___ Data shown ___
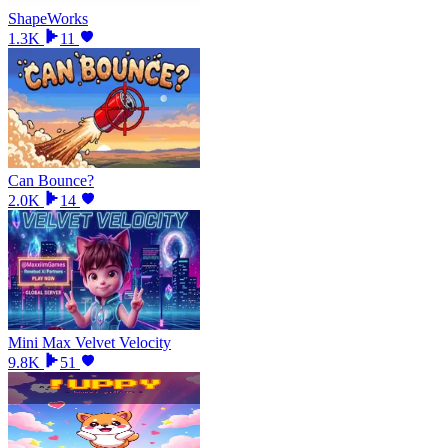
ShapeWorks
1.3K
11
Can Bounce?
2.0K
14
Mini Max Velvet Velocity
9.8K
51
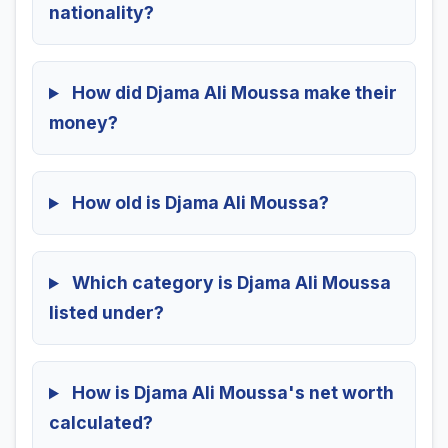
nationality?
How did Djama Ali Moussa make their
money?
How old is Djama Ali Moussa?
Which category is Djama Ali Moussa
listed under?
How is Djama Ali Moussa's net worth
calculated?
___
Each entry is to be transcribed verbatim, and any picture in it is to be skipped.

Solution:
ShapeWorks
1.3K
11
Can Bounce?
2.0K
14
Mini Max Velvet Velocity
9.8K
51
nationality?
How did Djama Ali Moussa make their
money?
How old is Djama Ali Moussa?
Which category is Djama Ali Moussa
listed under?
How is Djama Ali Moussa's net worth
calculated?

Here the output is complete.